The entries need to be copied exactly as they stand, images left out.

Segment Open

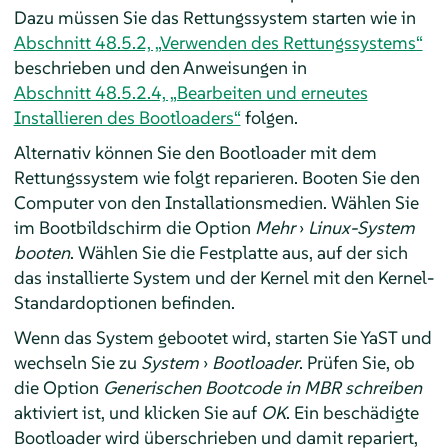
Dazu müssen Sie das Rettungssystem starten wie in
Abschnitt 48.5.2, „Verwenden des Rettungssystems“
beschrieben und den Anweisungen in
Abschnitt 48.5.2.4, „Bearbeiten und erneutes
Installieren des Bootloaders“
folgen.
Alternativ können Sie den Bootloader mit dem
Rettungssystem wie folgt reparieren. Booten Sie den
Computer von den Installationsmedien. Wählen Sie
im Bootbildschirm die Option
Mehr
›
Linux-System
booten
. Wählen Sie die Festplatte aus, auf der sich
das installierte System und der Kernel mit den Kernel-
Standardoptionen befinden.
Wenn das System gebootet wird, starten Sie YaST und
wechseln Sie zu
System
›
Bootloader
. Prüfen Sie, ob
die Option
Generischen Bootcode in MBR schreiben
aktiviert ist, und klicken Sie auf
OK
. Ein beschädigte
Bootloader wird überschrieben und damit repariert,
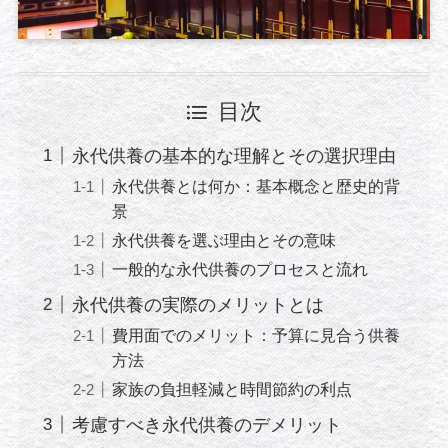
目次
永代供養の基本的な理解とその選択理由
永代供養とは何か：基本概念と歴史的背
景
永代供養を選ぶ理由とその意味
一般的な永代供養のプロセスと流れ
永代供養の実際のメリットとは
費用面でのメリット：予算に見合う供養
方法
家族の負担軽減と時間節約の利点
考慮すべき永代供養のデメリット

Segment Closed

### Expected answer
Dazu müssen Sie das Rettungssystem starten wie in
Abschnitt 48.5.2, „Verwenden des Rettungssystems“
beschrieben und den Anweisungen in
Abschnitt 48.5.2.4, „Bearbeiten und erneutes
Installieren des Bootloaders“
folgen.
Alternativ können Sie den Bootloader mit dem
Rettungssystem wie folgt reparieren. Booten Sie den
Computer von den Installationsmedien. Wählen Sie
im Bootbildschirm die Option
Mehr
›
Linux-System
booten
. Wählen Sie die Festplatte aus, auf der sich
das installierte System und der Kernel mit den Kernel-
Standardoptionen befinden.
Wenn das System gebootet wird, starten Sie YaST und
wechseln Sie zu
System
›
Bootloader
. Prüfen Sie, ob
die Option
Generischen Bootcode in MBR schreiben
aktiviert ist, und klicken Sie auf
OK
. Ein beschädigte
Bootloader wird überschrieben und damit repariert,
目次
永代供養の基本的な理解とその選択理由
永代供養とは何か：基本概念と歴史的背
景
永代供養を選ぶ理由とその意味
一般的な永代供養のプロセスと流れ
永代供養の実際のメリットとは
費用面でのメリット：予算に見合う供養
方法
家族の負担軽減と時間節約の利点
考慮すべき永代供養のデメリット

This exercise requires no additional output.